What cost, exactly, do magic-users pay for this? Unless you mean the spell itself, which was a cost to begin with...that is, casting the spell at all requires the resource in the first place. If that counts, why doesn't the Fighter's Action Surge let her deal damage with every attack made using it? (Since I doubt you'd be okay with that, given the way you phrased the cost.)
Yes, the major cost is the spell slot. I don't know that you're reading my post, because the line afterwards is
Me said:
Like, if a 5e fighter wanted to use their Action Surge (forex) to deal half damage on a miss, I'd be generally cool with that.
The reason it DOESN'T is likely because for your Mythical Typical Player, Action Surge is probably more fun - another dice to roll, another chance to crit, a more flexible action to use. There's less assurance there, but there's more dyanmism, more moving parts, more things to interact with, a bigger chance to grab the table spotlight and let everyone else go "woah."
But like I said, mechanically - even with HP-as-mostly-meat - I'd have zero issues with a player who asked, "Can I spend my use of Action Surge to just deal half damage from this attack, even though I missed?" Heck, that might be on the
weak side - I might say "You know what? If you spend action surge, we can just say you hit." (Even that doesn't carry quite the high-level oomph that a big AS does, so I'd probably think it was kind of a bad trade - maybe worth it from a confidence/loss aversion/ "THIS COULD BE THE LAST HIT AND THE BREATH WEAPON IS RECHARGED" standpoint, though.)
I'd typically narrate it as not-actually-a-miss, but as actually grabbing a small piece of them despite
almost missing. That is, it wouldn't just be battering and exhausting and tiring and plot-armor-ing in my HP-is-mostly-meat world, it would actually be a hit, just not a very strong one.
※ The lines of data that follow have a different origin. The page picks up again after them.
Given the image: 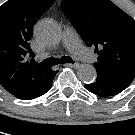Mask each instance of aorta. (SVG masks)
<instances>
[{
	"label": "aorta",
	"instance_id": "aorta-1",
	"mask_svg": "<svg viewBox=\"0 0 135 135\" xmlns=\"http://www.w3.org/2000/svg\"><path fill=\"white\" fill-rule=\"evenodd\" d=\"M36 36L46 44L55 45L62 39L61 28L50 20H43L36 26ZM78 78L84 83H91L96 78V70L93 65L83 64L77 72Z\"/></svg>",
	"mask_w": 135,
	"mask_h": 135
}]
</instances>
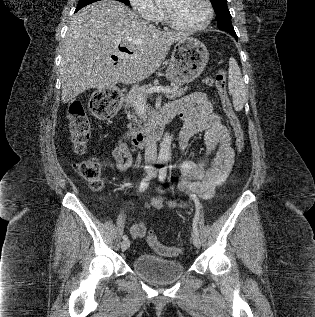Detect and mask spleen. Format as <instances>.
Masks as SVG:
<instances>
[{"label":"spleen","mask_w":315,"mask_h":317,"mask_svg":"<svg viewBox=\"0 0 315 317\" xmlns=\"http://www.w3.org/2000/svg\"><path fill=\"white\" fill-rule=\"evenodd\" d=\"M228 88L233 97V106L236 111H241L247 99V89L237 61L229 59Z\"/></svg>","instance_id":"3e777b00"}]
</instances>
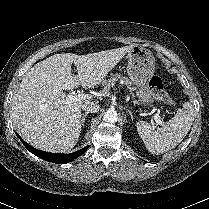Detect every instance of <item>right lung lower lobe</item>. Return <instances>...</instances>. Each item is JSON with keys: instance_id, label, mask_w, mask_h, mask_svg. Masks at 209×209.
Masks as SVG:
<instances>
[{"instance_id": "1", "label": "right lung lower lobe", "mask_w": 209, "mask_h": 209, "mask_svg": "<svg viewBox=\"0 0 209 209\" xmlns=\"http://www.w3.org/2000/svg\"><path fill=\"white\" fill-rule=\"evenodd\" d=\"M17 136L19 137L18 134H17ZM22 142H23L24 146L27 148V150L32 152L37 157L44 159L46 161H49V162L57 163V164L69 163L70 161H73L77 157L81 156L88 149V147H85L81 150H78V151H76L74 153H70V154L47 153V152L33 148L31 145L24 142L23 140H22Z\"/></svg>"}]
</instances>
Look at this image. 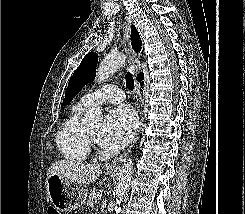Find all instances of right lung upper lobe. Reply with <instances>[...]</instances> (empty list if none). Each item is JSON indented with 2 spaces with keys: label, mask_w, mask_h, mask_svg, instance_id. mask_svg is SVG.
Returning a JSON list of instances; mask_svg holds the SVG:
<instances>
[{
  "label": "right lung upper lobe",
  "mask_w": 245,
  "mask_h": 214,
  "mask_svg": "<svg viewBox=\"0 0 245 214\" xmlns=\"http://www.w3.org/2000/svg\"><path fill=\"white\" fill-rule=\"evenodd\" d=\"M131 40L132 48L138 53L141 49V41L139 39V34L134 26L131 27Z\"/></svg>",
  "instance_id": "1"
}]
</instances>
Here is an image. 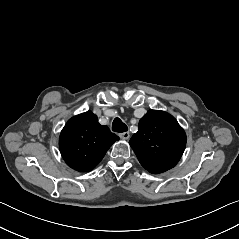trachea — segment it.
Listing matches in <instances>:
<instances>
[{
  "label": "trachea",
  "instance_id": "obj_1",
  "mask_svg": "<svg viewBox=\"0 0 239 239\" xmlns=\"http://www.w3.org/2000/svg\"><path fill=\"white\" fill-rule=\"evenodd\" d=\"M112 130L114 132H126L128 131V127L126 126V124H124L120 118L116 117L114 120H113V123H112Z\"/></svg>",
  "mask_w": 239,
  "mask_h": 239
}]
</instances>
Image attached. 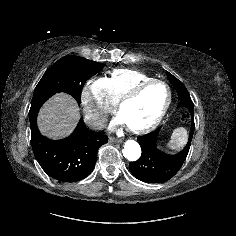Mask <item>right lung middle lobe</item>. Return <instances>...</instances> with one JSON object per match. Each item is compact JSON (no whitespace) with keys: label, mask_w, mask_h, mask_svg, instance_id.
Here are the masks:
<instances>
[{"label":"right lung middle lobe","mask_w":236,"mask_h":236,"mask_svg":"<svg viewBox=\"0 0 236 236\" xmlns=\"http://www.w3.org/2000/svg\"><path fill=\"white\" fill-rule=\"evenodd\" d=\"M103 64L78 56H64L55 62L37 84L30 112L39 110L43 103L59 92L72 95L80 104L81 91L85 82L98 73Z\"/></svg>","instance_id":"dd1d6c3e"}]
</instances>
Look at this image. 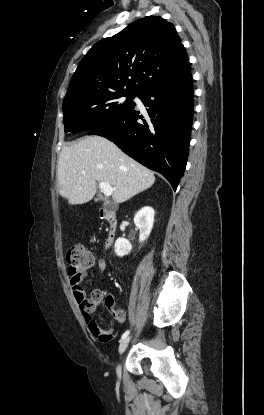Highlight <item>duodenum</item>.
<instances>
[{
    "mask_svg": "<svg viewBox=\"0 0 264 415\" xmlns=\"http://www.w3.org/2000/svg\"><path fill=\"white\" fill-rule=\"evenodd\" d=\"M99 216L106 222L107 224V238L105 240V248H109L113 239L116 236L117 229H118V218L115 211L110 210L106 207H100L98 209Z\"/></svg>",
    "mask_w": 264,
    "mask_h": 415,
    "instance_id": "410a0bca",
    "label": "duodenum"
}]
</instances>
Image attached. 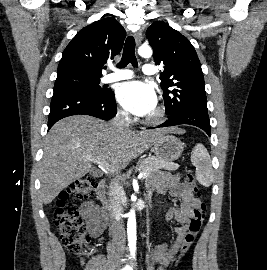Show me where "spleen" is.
Returning a JSON list of instances; mask_svg holds the SVG:
<instances>
[{
	"label": "spleen",
	"mask_w": 267,
	"mask_h": 270,
	"mask_svg": "<svg viewBox=\"0 0 267 270\" xmlns=\"http://www.w3.org/2000/svg\"><path fill=\"white\" fill-rule=\"evenodd\" d=\"M191 162L196 167V179L204 187L213 181L212 161L203 144H196L191 153Z\"/></svg>",
	"instance_id": "obj_1"
}]
</instances>
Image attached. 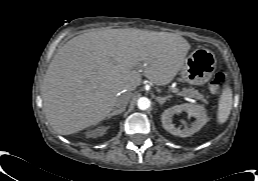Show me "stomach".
Masks as SVG:
<instances>
[{
  "label": "stomach",
  "mask_w": 258,
  "mask_h": 181,
  "mask_svg": "<svg viewBox=\"0 0 258 181\" xmlns=\"http://www.w3.org/2000/svg\"><path fill=\"white\" fill-rule=\"evenodd\" d=\"M215 70L216 58L213 52L198 48L185 58L180 75L190 85H202L210 80Z\"/></svg>",
  "instance_id": "stomach-1"
}]
</instances>
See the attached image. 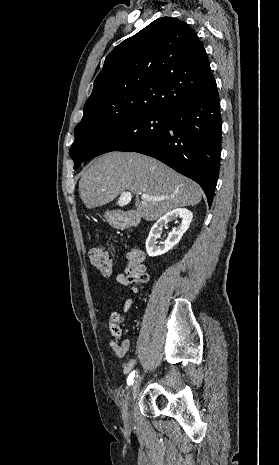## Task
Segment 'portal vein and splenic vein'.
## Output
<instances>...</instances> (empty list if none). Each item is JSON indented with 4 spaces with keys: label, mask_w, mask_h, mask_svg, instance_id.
<instances>
[{
    "label": "portal vein and splenic vein",
    "mask_w": 279,
    "mask_h": 465,
    "mask_svg": "<svg viewBox=\"0 0 279 465\" xmlns=\"http://www.w3.org/2000/svg\"><path fill=\"white\" fill-rule=\"evenodd\" d=\"M124 197H128V198H131V193L130 192H126L122 195V198ZM141 199L144 200V201H160V200H163L164 198H161V197H149L147 194H142L141 195Z\"/></svg>",
    "instance_id": "18ae733b"
}]
</instances>
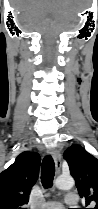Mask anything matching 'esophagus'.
Masks as SVG:
<instances>
[{"label":"esophagus","mask_w":98,"mask_h":209,"mask_svg":"<svg viewBox=\"0 0 98 209\" xmlns=\"http://www.w3.org/2000/svg\"><path fill=\"white\" fill-rule=\"evenodd\" d=\"M49 152L54 159L56 171L59 173L61 170V154H60L59 150H57L55 148L50 149Z\"/></svg>","instance_id":"obj_1"}]
</instances>
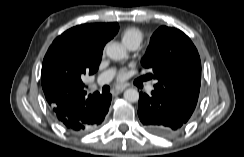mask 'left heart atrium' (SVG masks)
<instances>
[{
	"label": "left heart atrium",
	"mask_w": 244,
	"mask_h": 157,
	"mask_svg": "<svg viewBox=\"0 0 244 157\" xmlns=\"http://www.w3.org/2000/svg\"><path fill=\"white\" fill-rule=\"evenodd\" d=\"M124 77H125V70H121V71L119 72L118 79H119V80H122V79H124Z\"/></svg>",
	"instance_id": "39dd6f15"
}]
</instances>
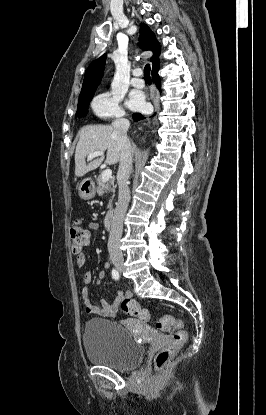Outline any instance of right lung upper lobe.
I'll use <instances>...</instances> for the list:
<instances>
[{
  "instance_id": "1",
  "label": "right lung upper lobe",
  "mask_w": 266,
  "mask_h": 415,
  "mask_svg": "<svg viewBox=\"0 0 266 415\" xmlns=\"http://www.w3.org/2000/svg\"><path fill=\"white\" fill-rule=\"evenodd\" d=\"M139 45L141 49L145 51L151 50L153 52V56L151 58L153 63L152 73L159 70L160 46L155 38L154 33L146 24L143 23L140 24ZM106 57L107 55L103 54L98 59L93 61L88 67L84 76L82 90L79 97L95 92L103 76Z\"/></svg>"
}]
</instances>
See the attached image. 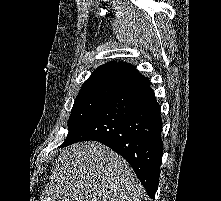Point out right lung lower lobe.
<instances>
[{
  "label": "right lung lower lobe",
  "instance_id": "1",
  "mask_svg": "<svg viewBox=\"0 0 221 201\" xmlns=\"http://www.w3.org/2000/svg\"><path fill=\"white\" fill-rule=\"evenodd\" d=\"M160 105L149 80L141 76L119 89L61 147L101 142L125 158L154 199L163 153Z\"/></svg>",
  "mask_w": 221,
  "mask_h": 201
}]
</instances>
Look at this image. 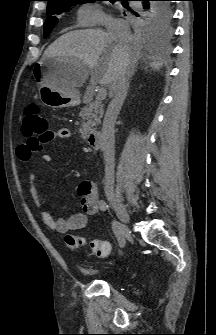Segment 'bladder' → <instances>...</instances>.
<instances>
[{"label":"bladder","mask_w":216,"mask_h":335,"mask_svg":"<svg viewBox=\"0 0 216 335\" xmlns=\"http://www.w3.org/2000/svg\"><path fill=\"white\" fill-rule=\"evenodd\" d=\"M80 270L85 274H95L98 272L96 269L89 268V267H81Z\"/></svg>","instance_id":"bladder-1"}]
</instances>
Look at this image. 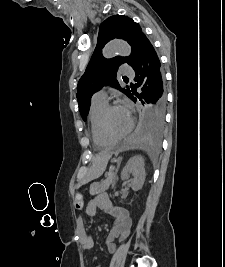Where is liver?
Returning a JSON list of instances; mask_svg holds the SVG:
<instances>
[{
  "label": "liver",
  "instance_id": "1",
  "mask_svg": "<svg viewBox=\"0 0 225 267\" xmlns=\"http://www.w3.org/2000/svg\"><path fill=\"white\" fill-rule=\"evenodd\" d=\"M103 155H104V154H101V155L97 156V158L95 159V162H98V161L102 158ZM101 174H102V173H101ZM101 174H100V175H101ZM90 176H91V177L96 176V174H95V172H94V168H93V170H92Z\"/></svg>",
  "mask_w": 225,
  "mask_h": 267
}]
</instances>
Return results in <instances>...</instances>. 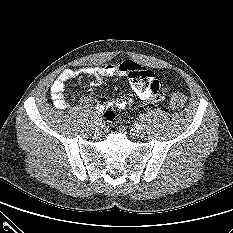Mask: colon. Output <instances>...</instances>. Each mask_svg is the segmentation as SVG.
Returning <instances> with one entry per match:
<instances>
[{"label": "colon", "mask_w": 233, "mask_h": 233, "mask_svg": "<svg viewBox=\"0 0 233 233\" xmlns=\"http://www.w3.org/2000/svg\"><path fill=\"white\" fill-rule=\"evenodd\" d=\"M130 77L133 80H140L146 82L152 77V73L150 70L144 67L134 66L130 71ZM185 101L186 97L179 88L174 87L171 89L169 105L173 110H180L184 106ZM116 109V106L107 109L104 113L105 118L108 120H112L115 117Z\"/></svg>", "instance_id": "colon-1"}]
</instances>
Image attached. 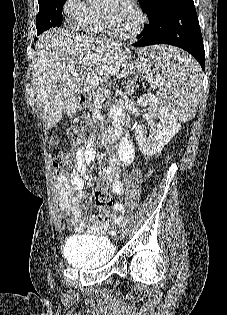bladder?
<instances>
[{
  "mask_svg": "<svg viewBox=\"0 0 227 315\" xmlns=\"http://www.w3.org/2000/svg\"><path fill=\"white\" fill-rule=\"evenodd\" d=\"M63 254L75 267L94 269L112 261L114 246L103 236L77 235L66 242Z\"/></svg>",
  "mask_w": 227,
  "mask_h": 315,
  "instance_id": "1",
  "label": "bladder"
}]
</instances>
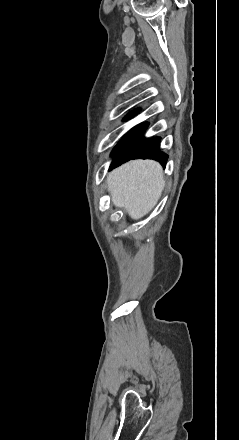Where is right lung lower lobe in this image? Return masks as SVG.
I'll return each mask as SVG.
<instances>
[{
	"label": "right lung lower lobe",
	"instance_id": "obj_1",
	"mask_svg": "<svg viewBox=\"0 0 239 440\" xmlns=\"http://www.w3.org/2000/svg\"><path fill=\"white\" fill-rule=\"evenodd\" d=\"M137 112L138 110L129 113L125 120L131 118ZM147 127V122L139 124L123 136L112 151L111 155L114 156V160L110 169L136 158L155 159L165 166L168 156L159 149L160 138L146 139L142 136Z\"/></svg>",
	"mask_w": 239,
	"mask_h": 440
}]
</instances>
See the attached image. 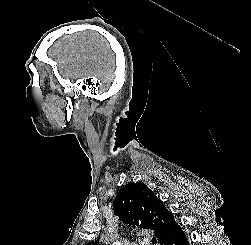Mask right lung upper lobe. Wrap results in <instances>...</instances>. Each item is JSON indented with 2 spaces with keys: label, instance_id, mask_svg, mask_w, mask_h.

I can get why other tables would from a more "sim-y" perspective based on what attack rolls vs. saving throws represent in the world. I wonder if that group would be cool with damage-on-a-miss if the fighter had some ability that was like "every creature within 5 ft. takes damage as if they had been hit with your weapon. A successful Dexterity save halves the damage." (It's a little Legend of Zelda whirlwind attack, perhaps).
But point being: DoaM futzes with more than just your HP narration.
Given the conversations I've seen from a number of people--not everyone by a long shot, but a very substantial number nonetheless--who feel the "all monsters are just bags of HP" situation really does constrain their ability to play the game the way they wish to...
Well, let's just say that "it's not hard to complexify the game" is not nearly the truism you'd like it to be. I'm not saying it's false, but enough people question it that I couldn't accept it as self-evident even if I wanted to.
If people think monsters are too simple, it's not hard to complexify them - add some spells, give them unique attacks, use action-activated terrain, toss in a mix, use lair actions, etc., etc., etc.
Just because folks think a thing is too simple doesn't mean it's hard to make it more fiddly.
And the simplicity - the straightforward monster mechanics or the easy-to-learn Action Surge mechanics - are appealing to folks who have never hefted a d20 before. One of the big wins of 5e from my casual/newbie group is that it is SIMPLER, that there are FEWER options - they find this leads to more role playing and less fiddling about with things, and more dynamic, fluid gameplay. And this is a group that started with 4e, so it's not like their view is exactly driven by nostalgia bias. They just aren't tactical, optimization-oriented, fiddly players who spend their weekends posting on D&D message boards like I am.